Students in each city learned practical advice and skills (such as writing a résumé and making a stock pitch) while also gaining a sense for what careers, employers, and graduate-school opportunities are available in each locale. In addition, students had the chance to network with professionals—relationships that can forge the way to future internships and employment.
Each Home for the Holidays program was organized and orchestrated by the College’s regional advisory councils in partnership with the Offices of Career Services and Alumni Relations. Alumni, parents, and friends of the College joined forces to provide an experience that would prepare students for the job market while also increasing local employers’ awareness of the Lafayette talent pool.

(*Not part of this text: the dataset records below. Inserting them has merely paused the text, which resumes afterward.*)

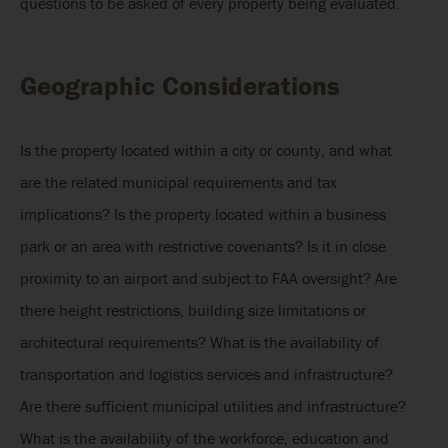
questions to be asked of every property being evaluated.
Geographic Considerations
Is the property located within a city or county, and what
are the related municipal requirements and tax
implications? Is the property located within a business
park or an area with restrictive covenants? Is it in close
proximity to an airport and subject to FAA oversight? Are
there height restrictions, building size limitations or
architectural requirements? What is the availability of
transportation and logistics services and infrastructure?
Are there sufficient municipal utilities and infrastructure?
What is the availability of the workforce, education and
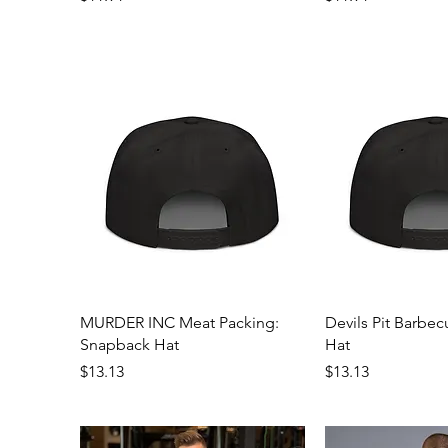
Quick View
Quick 
MURDER INC Meat Packing:
Devils Pit Barbe
Snapback Hat
Hat
Price
Price
$13.13
$13.13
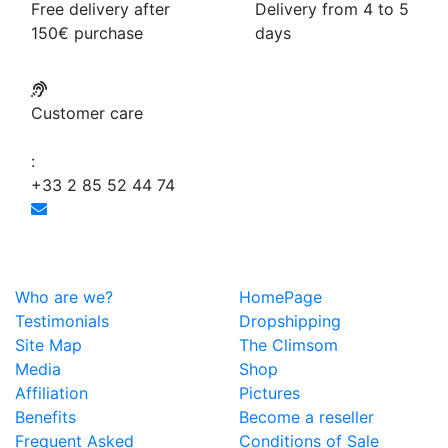
Free delivery after
Delivery from 4 to 5
150€ purchase
days
Customer care
:
+33 2 85 52 44 74
Who are we?
HomePage
Testimonials
Dropshipping
Site Map
The Climsom
Media
Shop
Affiliation
Pictures
Benefits
Become a reseller
Frequent Asked
Conditions of Sale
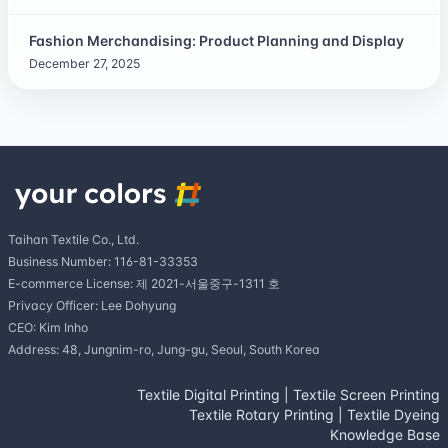
Fashion Merchandising: Product Planning and Display
December 27, 2025
Taihan Textile Co., Ltd.
Business Number: 116-81-33353
E-commerce License: 제 2021-서울중구-1311 호
Privacy Officer: Lee Dohyung
CEO: Kim Inho
Address: 48, Jungnim-ro, Jung-gu, Seoul, South Korea
Textile Digital Printing
|
Textile Screen Printing
Textile Rotary Printing
|
Textile Dyeing
Knowledge Base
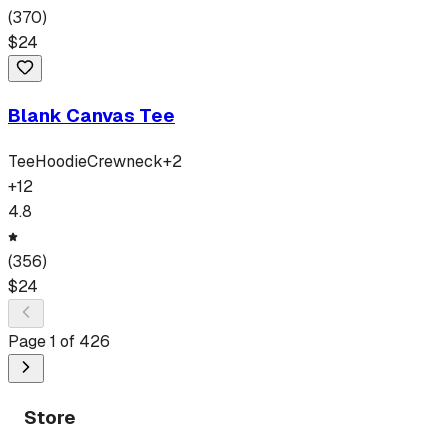
(
370
)
$
24
Blank Canvas Tee
Tee
Hoodie
Crewneck
+
2
+
12
4.8
(
356
)
$
24
Page
1
of
426
Store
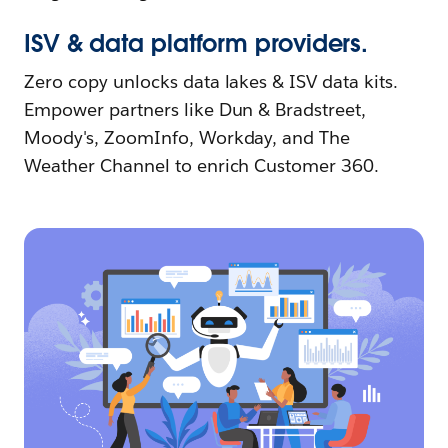
ISV & data platform providers.
Zero copy unlocks data lakes & ISV data kits.
Empower partners like Dun & Bradstreet,
Moody's, ZoomInfo, Workday, and The
Weather Channel to enrich Customer 360.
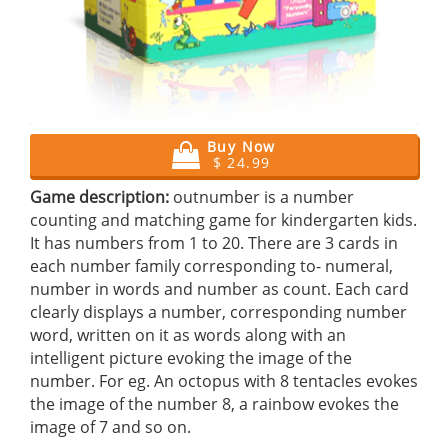
Buy Now
$ 24.99
Game description:
outnumber is a number
counting and matching game for kindergarten kids.
It has numbers from 1 to 20. There are 3 cards in
each number family corresponding to- numeral,
number in words and number as count. Each card
clearly displays a number, corresponding number
word, written on it as words along with an
intelligent picture evoking the image of the
number. For eg. An octopus with 8 tentacles evokes
the image of the number 8, a rainbow evokes the
image of 7 and so on.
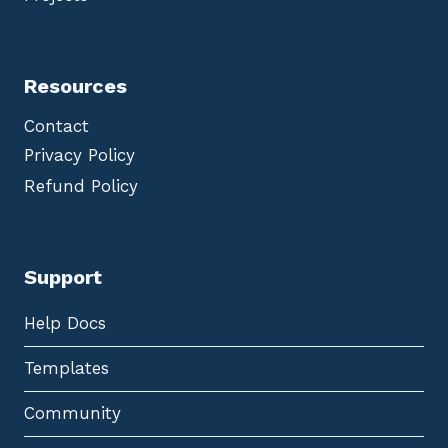
Resources
Contact
Privacy Policy
Refund Policy
Support
Help Docs
Templates
Community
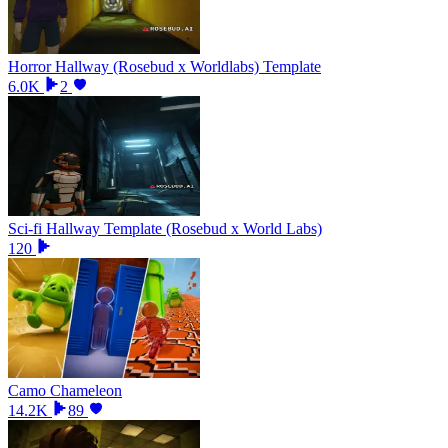
Horror Hallway (Rosebud x Worldlabs) Template
6.0K
2
Sci-fi Hallway Template (Rosebud x World Labs)
120
Camo Chameleon
14.2K
89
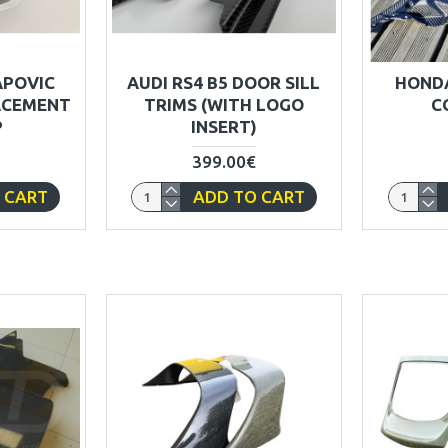
APOVIC
AUDI RS4 B5 DOOR SILL
HONDA
ACEMENT
TRIMS (WITH LOGO
C
P
INSERT)
399.00€
 CART
ADD TO CART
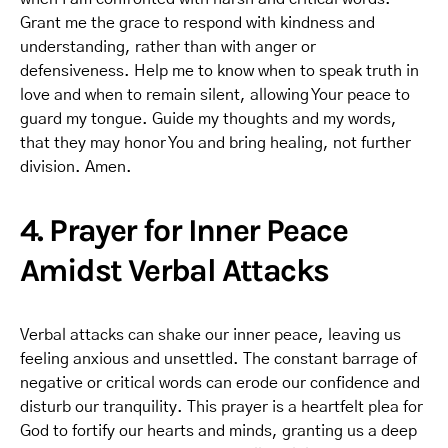
Grant me the grace to respond with kindness and
understanding, rather than with anger or
defensiveness. Help me to know when to speak truth in
love and when to remain silent, allowing Your peace to
guard my tongue. Guide my thoughts and my words,
that they may honor You and bring healing, not further
division. Amen.
4. Prayer for Inner Peace
Amidst Verbal Attacks
Verbal attacks can shake our inner peace, leaving us
feeling anxious and unsettled. The constant barrage of
negative or critical words can erode our confidence and
disturb our tranquility. This prayer is a heartfelt plea for
God to fortify our hearts and minds, granting us a deep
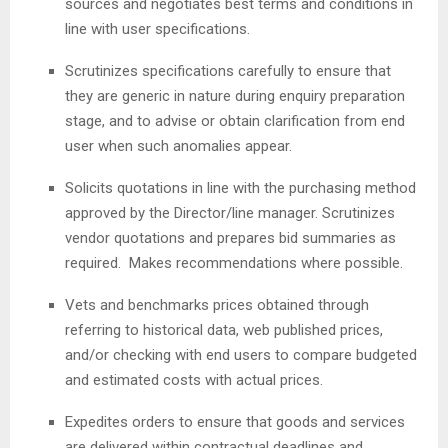
sources and negotiates best terms and conditions in
line with user specifications.
Scrutinizes specifications carefully to ensure that
they are generic in nature during enquiry preparation
stage, and to advise or obtain clarification from end
user when such anomalies appear.
Solicits quotations in line with the purchasing method
approved by the Director/line manager. Scrutinizes
vendor quotations and prepares bid summaries as
required. Makes recommendations where possible.
Vets and benchmarks prices obtained through
referring to historical data, web published prices,
and/or checking with end users to compare budgeted
and estimated costs with actual prices.
Expedites orders to ensure that goods and services
are delivered within contractual deadlines and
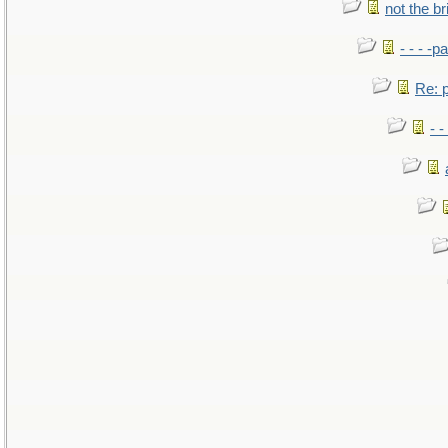
not the br
- - - -pa
Re: po
- -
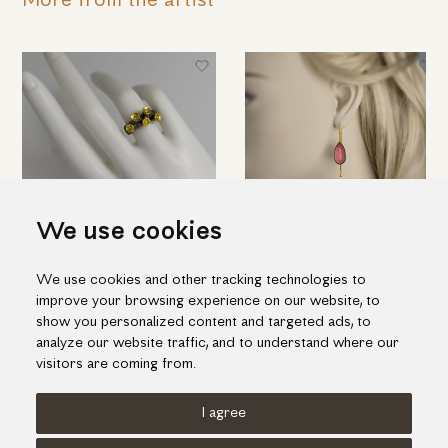
More from the artist
We use cookies
Imposing silver ring with
Quartz-rhodonite doublet
We use cookies and other tracking technologies to
"flowers" in gold and brilliant
stone earrings in silver and
improve your browsing experience on our website, to
diamonds
gold
show you personalized content and targeted ads, to
496.00€
698.00€
analyze our website traffic, and to understand where our
visitors are coming from.
I agree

The pilot Home for the Holidays program was run in January 2017 by Bram Bluestein ’69, managing partner of Bluestein & Associates in Chicago. The success of that inaugural session, which Bluestein branded “A Taste of Chicago,” became the model for additional programs in Boston and Manhattan, which were spearheaded by regional advisory council chairman Todd Wiltshire ’86, vice president of capital markets with Fidelity, and vice chairman Sebastian “Benny” Crapanzano ’97, managing director in Morgan Stanley’s Institutional Securities Group, respectively.
“It struck me that with the College’s goals to achieve more geographic and student diversification, and with the rapidly growing student population from Chicago, it would be valuable to create a program here,” Bluestein says. “My goal was to give students a better understanding of the job market, the economy, and the alumni network here in Chicago, and to provide them with tools to help them find summer internships and full-time jobs.”
While each city’s programming was unique and independent of the others, Bluestein, Wiltshire, and Crapanzano all worked with a similar goal: to unite their local Pard communities to enhance students’ educational experience and encourage their future employment within their local professional networks.
“Employers had the opportunity to meet students and get a sense of what they can offer; many collected résumés,” Wiltshire says. “It is good to help raise the profile of the College in these markets and give those students who pursue internships and jobs with those employers a competitive advantage.”
Indeed, feedback from hosts and participants alike has been so overwhelmingly positive that Bluestein, Wiltshire, and Crapanzano are discussing how they can work with career services to deepen and broaden the program in the three cities and also expand into additional ones.
Another area for further discussion is how this particular experience fits within the other career-exploration programs offered by career services—externships, internships, and InternShifts. “It may make sense for a freshman or sophomore to participate in Home for the Holidays to get a broad brush on a variety of jobs,” Crapanzano says. “That would then set them up nicely for a job-shadowing externship the following year, and then an internship that summer, where they can delve deeper. I think that approach would work well for the future.”